First, newborn hearing screening and the follow-up pathway must be built into routine maternal and newborn care as a standard service, not an optional extra.

Whether this is driven through national policy, provincial implementation plans or medical scheme requirements, the principle should be clear: every baby must have a defined hearing screening pathway. The National Health Insurance Act provides an opportunity for sustainable and scalable public-private partnerships that enhance capacity of existing service delivery systems, making integrated universal newborn hearing screening achievable.

Second, SA should scale hearing screening and follow-up through the service points families already use.

Realistic

That includes midwife obstetric units, primary-care clinics, immunisation visits and community health outreach. Hospital-only models will continue to miss too many babies. Community-linked models are often the most realistic and equitable way to close the gap.

Third, we need dedicated screening personnel and simple supervision systems.

Task-sharing can work, but only when it is properly structured. Existing nurses and clinic staff are already carrying heavy workloads. Trained screeners and community health workers can support screening and follow-up, while audiologists oversee quality and referral pathways. Digital tools make this easier to do at scale: user-friendly screening apps, SMS or WhatsApp reminders, and simple data systems can help services reach more families and keep children connected to care.

Fourth, communication and follow-up must be treated as core clinical tasks.

A “refer” result is not self-explanatory. Families need clear counselling in their preferred language: what the result means, why follow-up matters, where to go next, and when. In practice, families are often trying to recover after birth, arrange transport, and return to care while juggling work and other children. Reminder systems – SMS, WhatsApp or call-back protocols – should be standard practice, not an afterthought.

Fifth, programmes must measure what matters.

Counting the number of babies screened is not enough. We should track coverage, referral rates, follow-up return rates, age at diagnosis and time to intervention. Those indicators tell us whether a programme is reaching children in time, not just recording numbers.

Finally, newborn hearing screening and follow-up must be treated as a shared national responsibility.
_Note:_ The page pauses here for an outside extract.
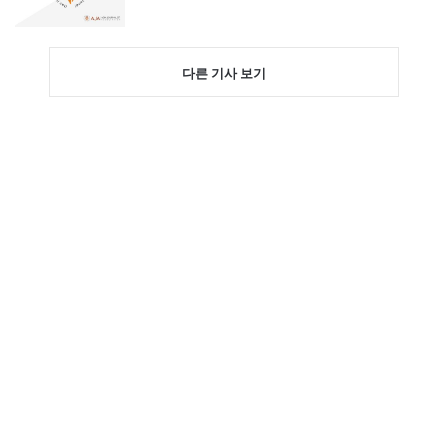
다른 기사 보기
Audiologists cannot carry this alone. Maternity services, paediatrics, primary healthcare, provincial health managers, medical schemes, NGOs and caregiver organisations all have a role. The strongest programmes are built when everyone agrees on the pathway, protects it, and is accountable for keeping children moving through it.

Gaining national traction

The Hold My Hand and Change IdeasEvery Child Heard” policy brief is an important sign that this agenda is gaining national traction. Through the Hold My Hand Accelerator for Children and Teens, a partnership linked to the Presidency and DG Murray Trust, early hearing screening and referral is already being framed as a priority for young children. The next step is the one that matters most: converting that recognition into funded, accountable implementation across the maternal and child health system.

The public usually hears about hearing loss later: when a child is struggling at school, when speech is delayed, when families are already years into uncertainty. By then, the question is obvious: Why was this not picked up earlier?
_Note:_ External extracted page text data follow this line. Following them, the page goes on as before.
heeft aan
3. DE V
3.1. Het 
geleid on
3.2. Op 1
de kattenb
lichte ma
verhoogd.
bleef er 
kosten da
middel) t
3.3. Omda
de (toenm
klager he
In too many cases, the answer is simple and uncomfortable: because we still have not made early hearing detection part of routine care for most South African babies.

No child should wait years for a condition that can be identified within hours after birth. No caregiver should leave a facility without knowing whether their baby’s hearing was checked – and what to do next if there is a concern. If we are serious about giving children a fair start, early hearing detection and intervention must move from the margins to the centre of maternal and child health. DM

Professor De Wet Swanepoel is Professor of Audiology at the University of Pretoria, a WHO Collaborating Centre for the Prevention of Deafness and Hearing Loss. He also serves as Editor-in-Chief of the International Journal of Audiology.